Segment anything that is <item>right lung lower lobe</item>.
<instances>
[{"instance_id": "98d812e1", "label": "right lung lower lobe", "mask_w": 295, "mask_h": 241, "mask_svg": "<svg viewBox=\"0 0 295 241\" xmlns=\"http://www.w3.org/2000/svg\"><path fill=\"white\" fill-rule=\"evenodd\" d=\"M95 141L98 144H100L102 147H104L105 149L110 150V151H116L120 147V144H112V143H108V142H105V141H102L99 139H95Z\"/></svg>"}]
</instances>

◆ Problem to solve
All the data must be duplicated exactly, with nothing added or removed.

◆ Written response
Segment anything that is <item>right lung lower lobe</item>.
<instances>
[{"instance_id": "98d812e1", "label": "right lung lower lobe", "mask_w": 295, "mask_h": 241, "mask_svg": "<svg viewBox=\"0 0 295 241\" xmlns=\"http://www.w3.org/2000/svg\"><path fill=\"white\" fill-rule=\"evenodd\" d=\"M95 141L98 144H100L102 147H104L105 149L110 150V151H116L120 147V144H112V143H108V142H105V141H102L99 139H95Z\"/></svg>"}]
</instances>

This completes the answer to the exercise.